The legal formulation of the corpus delicti of the torture has been amended by the RA Law on "Making amendments and supplements to the Criminal Code of the Republic of Armenia and has been fully brought in line with Article 1 of the UN Convention against Torture. Moreover, the corpus delicti envisaging liability for torture was formulated in a way to cover the cases when strong physical pain or mental suffering is caused by a person not deemed to be a state official but a private person.
The RA Law on "Making amendments to the Criminal Procedure Code of the Republic of Armenia" considers the cases of torture as a subject of public criminal prosecution, i.e. the victim's complaint is no longer mandatory for instituting criminal prosecution. A similar solution is also provided by the new draft Criminal Procedure Code. This legal regulation in each such case provides an additional guarantee for holding those responsible liable.

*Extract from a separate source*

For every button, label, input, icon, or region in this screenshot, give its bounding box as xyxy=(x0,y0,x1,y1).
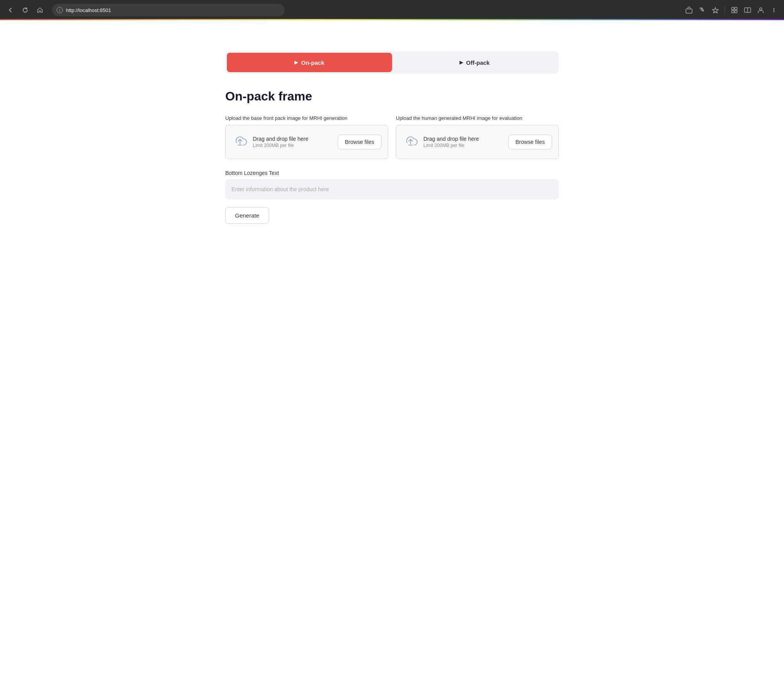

Following the mentioned legislative amendments the definition of torture prescribed in the national legislation is in full compliance with that of the UN Convention. At the same time, the equivalent qualification of crimes was also ensured. The mentioned legal regulation provides new quality legal grounds for the criminal policy pursued by the State against the act of torture committed by the state officials.